And one I had recognised the taste of the crumb of madeleine soaked in her decoction of lime-flowers which my aunt used to give me (although I did not yet know and must long postpone the discovery of why this memory made me so happy) immediately the old grey house upon the street, where her room was, rose up like the scenery of a theatre to attach itself to the little pavilion, opening on to the garden, which had been built out behind it for my parents (the isolated panel which until that moment had been all that I could see); and with the house the town, from morning to night and in all weathers, the Square where I was sent before luncheon, the streets along which I used to run errands, the country roads we took when it was fine. And just as the Japanese amuse themselves by filling a porcelain bowl with water and steeping in it little crumbs of paper which until then are without character or form, but, the moment they become wet, stretch themselves and bend, take on colour and distinctive shape, become flowers or houses or people, permanent and recognizable, so in that moment all the flowers in our garden and in M. Swann's park, and the water-lilies on the Vivonne and the good folk of the village and their little dwellings and the parish church and the whole of Combray and of its surroundings, taking their proper shapes and growing solid, sprang into being, town and gardens alike, from my cup of tea.

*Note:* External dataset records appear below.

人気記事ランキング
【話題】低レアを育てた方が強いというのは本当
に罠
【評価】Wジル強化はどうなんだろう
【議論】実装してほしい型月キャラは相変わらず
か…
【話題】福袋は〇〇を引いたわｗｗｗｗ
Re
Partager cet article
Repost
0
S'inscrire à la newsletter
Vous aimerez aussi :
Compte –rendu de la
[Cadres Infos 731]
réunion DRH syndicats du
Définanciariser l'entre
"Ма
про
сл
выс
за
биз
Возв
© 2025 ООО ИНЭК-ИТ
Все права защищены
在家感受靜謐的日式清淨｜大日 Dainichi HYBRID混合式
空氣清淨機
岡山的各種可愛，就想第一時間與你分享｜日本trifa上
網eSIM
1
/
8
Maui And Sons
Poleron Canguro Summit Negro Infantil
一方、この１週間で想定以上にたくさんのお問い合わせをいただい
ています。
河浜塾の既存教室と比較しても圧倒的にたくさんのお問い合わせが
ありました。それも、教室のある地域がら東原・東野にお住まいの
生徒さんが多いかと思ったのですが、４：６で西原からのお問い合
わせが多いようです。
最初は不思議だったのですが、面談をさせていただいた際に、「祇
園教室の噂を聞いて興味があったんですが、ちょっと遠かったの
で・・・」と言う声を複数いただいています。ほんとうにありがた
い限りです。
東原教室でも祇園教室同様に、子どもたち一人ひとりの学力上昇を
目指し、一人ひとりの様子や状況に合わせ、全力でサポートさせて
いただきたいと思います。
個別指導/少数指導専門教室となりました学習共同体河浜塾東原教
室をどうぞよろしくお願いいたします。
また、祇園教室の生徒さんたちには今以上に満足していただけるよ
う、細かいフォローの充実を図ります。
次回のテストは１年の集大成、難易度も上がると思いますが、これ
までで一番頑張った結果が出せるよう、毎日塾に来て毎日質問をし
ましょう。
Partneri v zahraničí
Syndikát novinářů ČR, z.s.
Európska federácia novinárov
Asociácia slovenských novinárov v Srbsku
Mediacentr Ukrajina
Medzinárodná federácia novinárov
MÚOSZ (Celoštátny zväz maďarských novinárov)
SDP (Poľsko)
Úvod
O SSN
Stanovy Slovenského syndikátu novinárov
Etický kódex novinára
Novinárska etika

I drink a second mouthful, in which I find nothing more than in the first, a third, which gives me rather less than the second. It is time to stop; the potion is losing its magic. It is plain that the object of my quest, the truth, lies not in the cup but in myself. The tea has called up in me, but does not itself understand, and can only repeat indefinitely, with a gradual loss of strength, the same testimony; which I, too, cannot interpret, though I hope at least to be able to call upon the tea for it again and to find it there presently, intact and at my disposal, for my final enlightenment. I put down my cup and examine my own mind. It is for it to discover the truth. But how? what and abyss of uncertainty whenever the mind feels that some part of it has strayed beyond its own borders; when it, the seeker, is at once the dark region through which it must go seeking, where all its equipment will avail it nothing. Seek? more than that: create. It is face to face with something which does not so far exist, to which it alone can give reality and substance, which it alone can bring into the light of day.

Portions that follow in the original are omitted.